1.5. Y a-t-il harmonie vocalique en konkomba ?

Dans ses Essais de linguistique générale, Roman Jakobson distingue deux types de voyelles, qu’il qualifie de lâches et tendues. Cette bipartition « réussit à démontrer l’autonomie de ces deux séries "from high to low", (des fermées aux ouvertes) et la possibilité

de diviser toute classe vocalique en paires de voyelles tendues et lâches » (JAKOBSON, 1963 : 151). Il fait apparaître le fait que :

« une voyelle tendue, comparée à sa contrepartie lâche, est produite avec une plus grande déviation par rapport à la position neutre de l’appareil vocal, c'est-à-dire par rapport à la position que l’appareil vocal assume en produisant un [æ] très ouvert ; en conséquence, une voyelle tendue manifeste une plus grande déviation par rapport à une structure de formant neutre » (JAKOBSON, 1963 : 151).

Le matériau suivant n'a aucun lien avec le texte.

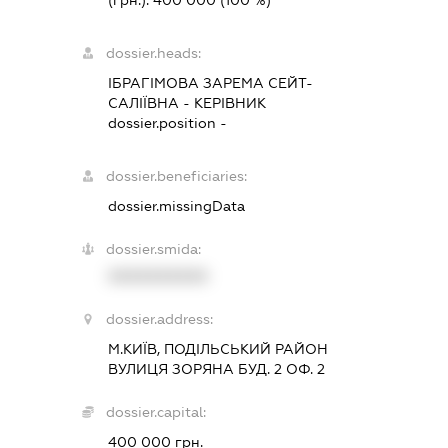
dossier.heads:
ІБРАГІМОВА ЗАРЕМА СЕЙТ-
САЛІЇВНА
-
КЕРІВНИК
dossier.position -
dossier.beneficiaries:
dossier.missingData
dossier.smida:
XXXXXXXXXX
dossier.address:
М.КИЇВ, ПОДІЛЬСЬКИЙ РАЙОН
ВУЛИЦЯ ЗОРЯНА БУД. 2 ОФ. 2
dossier.capital:
400 000 грн.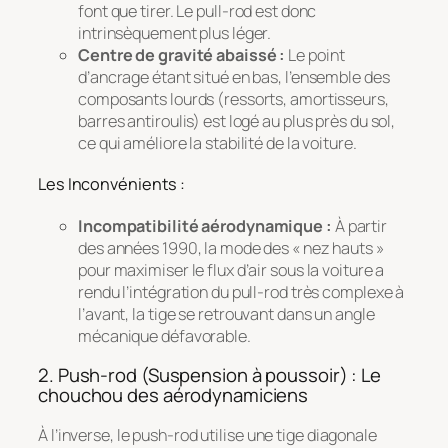
font que tirer. Le pull-rod est donc
intrinsèquement plus léger.
Centre de gravité abaissé :
Le point
d’ancrage étant situé en bas, l’ensemble des
composants lourds (ressorts, amortisseurs,
barres antiroulis) est logé au plus près du sol,
ce qui améliore la stabilité de la voiture.
Les Inconvénients :
Incompatibilité aérodynamique :
À partir
des années 1990, la mode des « nez hauts »
pour maximiser le flux d’air sous la voiture a
rendu l’intégration du pull-rod très complexe à
l’avant, la tige se retrouvant dans un angle
mécanique défavorable.
2. Push-rod (Suspension à poussoir) : Le
chouchou des aérodynamiciens
À l’inverse, le push-rod utilise une tige diagonale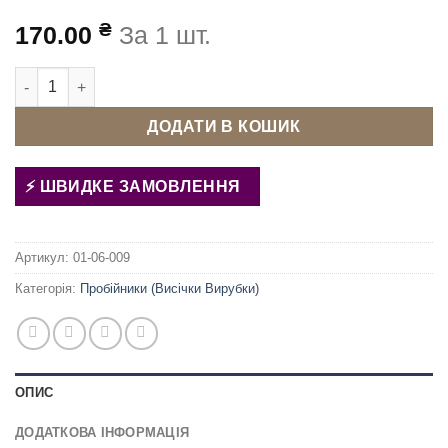
₴
170.00
За 1 шт.
Підкладка для ручного пробійника 75х140 Біла кількість
ДОДАТИ В КОШИК
ШВИДКЕ ЗАМОВЛЕННЯ
Артикул:
01-06-009
Категорія:
Пробійники (Висічки Вирубки)
ОПИС
ДОДАТКОВА ІНФОРМАЦІЯ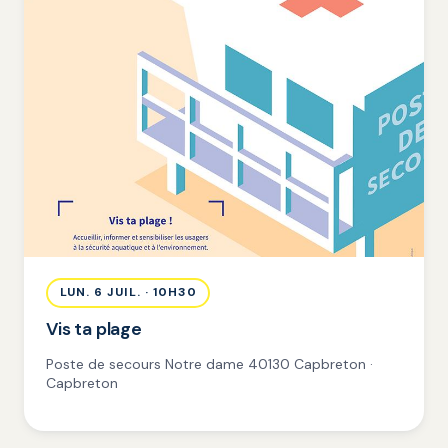
LUN. 6 JUIL. · 10H30
Vis ta plage
Poste de secours Notre dame 40130 Capbreton ·
Capbreton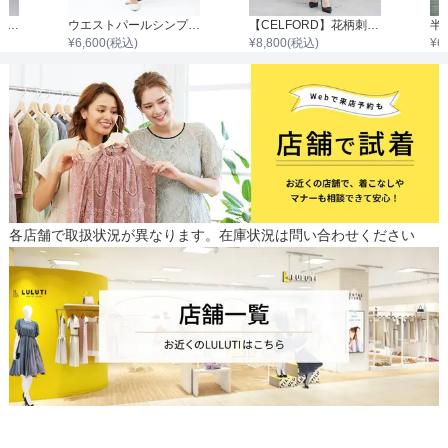
ノースリーブイレギュラー切替レースワンピース
ウエストパールシンプルジョーゼットワンピース
【CELFORD】花柄刺繍ベロアワンピース
¥
6,600
(税込)
¥
8,800
(税込)
¥
6
各店舗で取扱状況が異なります。在庫状況は問い合わせください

Comment la situation se présente-t-elle dans le système vocalique du konkomba ? Ainsi, [i] n’apparaît qu’à l’initiale de mot où il fonctionne comme un préfixe de classe sans attaque. Quand il fonctionne seul comme syllabe, c’est qu’il est un préfixe de classe ou un pronom dans une interlocution ; il désigne le « tu ».

(172) íŋɔ́e « boucs » ítérὶ « grenouilles »

ínádun « moustiques »

ínoón « scorpions »

[i] par contre n’apparaît pas à l’initiale de mot, mais à l’intérieur de radical, où il fonctionne comme noyau syllabique. Sa présence dans une syllabe atteste que cette dernière est un radical.

(173) unàgbìpi « femme esclave »

mbi « sein »

jí « refuser »

gín « ramener »

[ι] est le seul à fonctionner comme noyau de syllabe de préfixe, de suffixe ; comme [i], il peut occuper la position de noyau de radical.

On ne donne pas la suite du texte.